Simulation of the correlation between exchange flux and metabolite pool composition. For simplicity, a single reversible reaction was simulated in steady state. The metabolite obtained from the exchange reaction exhibits a different ¹³C-labeling pattern than metabolites that were not (yet) converted by this reaction, such as, for example, in carboxylation reactions where unlabeled C from carbon dioxide is introduced.

FIG. 6.

Metabolic flux distribution in chemostat cultures of pyruvate kinase-deficient E. coli PB25, assuming stoichiometric conversion of PEP to pyruvate with glucose uptake via the PTS system. The chemostats were operated under glucose limitation at D values of 0.08 (top entry in the boxes) and 0.40 h⁻¹ (middle) or under ammonia limitation at D = 0.08 h⁻¹ (bottom). Flux values are relative to the specific glucose uptake rate and represent the mean of five to eight independent flux calculations that were initiated from random starting points. The maximum deviation of these independent calculations was 2, 4, and 5% of the specific glucose uptake rate for the top, middle, and bottom flux estimates given in the boxes, respectively. Fluxes marked by asterisks deviated by at most 20%. The χ² values of the top, middle, and bottom flux estimates were 200, 47, and 509, respectively.
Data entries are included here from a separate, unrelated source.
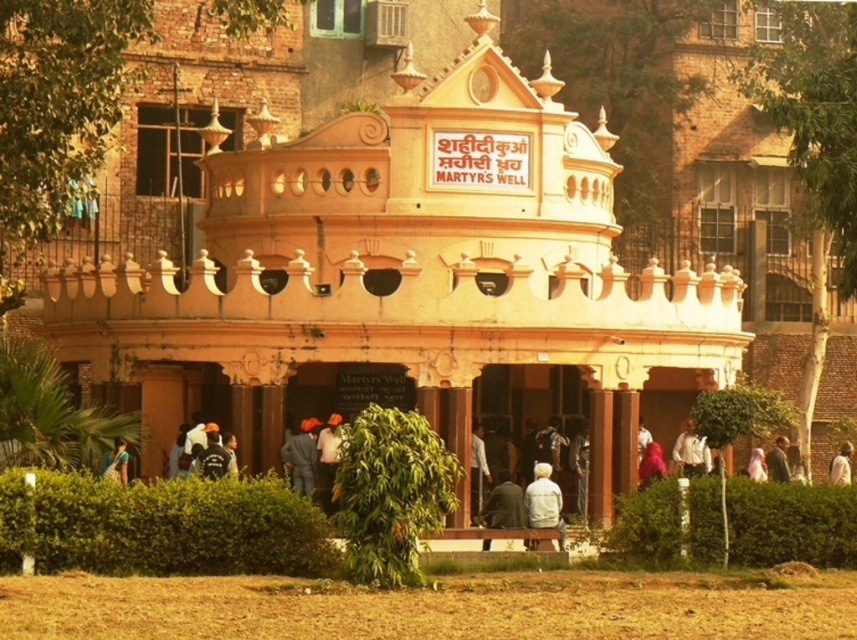 Question: Estimate the real-world distances between objects in this image. Which object is closer to the beige stone building at center?

Choices:
 (A) white shirt at center
 (B) dark gray fabric jacket at center
 (C) blue fabric at center
 (D) pink fabric at center

Answer: (C)

Question: Does white shirt at center appear over light brown fabric person at center?

Choices:
 (A) no
 (B) yes

Answer: (B)

Question: Which of these objects is positioned closest to the white shirt at center?

Choices:
 (A) black fabric at lower center
 (B) blue fabric at center
 (C) white fabric person at center
 (D) light brown fabric person at center

Answer: (C)

Question: Does dark gray fabric jacket at center appear under light brown fabric person at center?

Choices:
 (A) no
 (B) yes

Answer: (B)

Question: Can you confirm if dark gray fabric jacket at center is positioned to the left of light brown fabric person at center?

Choices:
 (A) no
 (B) yes

Answer: (B)

Question: Considering the real-world distances, which object is farthest from the black fabric at lower center?

Choices:
 (A) light gray fabric jacket at center
 (B) blue fabric at center
 (C) white fabric shirt at center

Answer: (C)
The arrows indicate the direction of the estimated fluxes. Extracellular metabolites are denoted by the subscript ex, and fluxes into biomass are given in the shaded ovals. For abbreviations, see the legend to Fig. 2.

FIG. 7.

Metabolic flux distribution at the glycolysis-TCA cycle interface in chemostat cultures of pyruvate kinase-deficient E. coli PB25 calculated without any a priori assumptions on the activities of pyruvate kinase and the PTS system. This analysis was done with the experimental data used in Fig. 6 to elucidate whether our method identifies a reduced flux from PEP to pyruvate without explicitly including the pyruvate kinase knockout in the model. Flux values are relative to the specific glucose uptake rate and represent the mean of five to eight independent flux calculations that were initiated from random starting points. The maximum deviation of these independent calculations was 6, 6, and 2 to 8% of the specific glucose uptake rate for the top, middle, and bottom flux estimates given in the boxes, respectively. Fluxes marked by asterisks deviated by maximally 20%. The χ² values of the top, middle, and bottom flux estimates were 105, 46, and 450, respectively. The arrows indicate the direction of the estimated fluxes. Extracellular metabolites are denoted by the subscript ex. For abbreviations, see the legend to Fig. 2.

FIG. 8.

Comparison of metabolic flux ratios obtained from METAFoR analysis (white bars) (Table 3) or calculated from the estimated net flux distribution (gray bars) (Fig. 3 and 4) of E. coli JM101 (shaded background) and PB25 (white background). The chemostat culture conditions were glucose limitation at D = 0.09 (C₁) and D = 0.40 h⁻¹ (C₂) and ammonia limitation at D = 0.09 h⁻¹ (N). For abbreviations, see the legend to Fig. 2.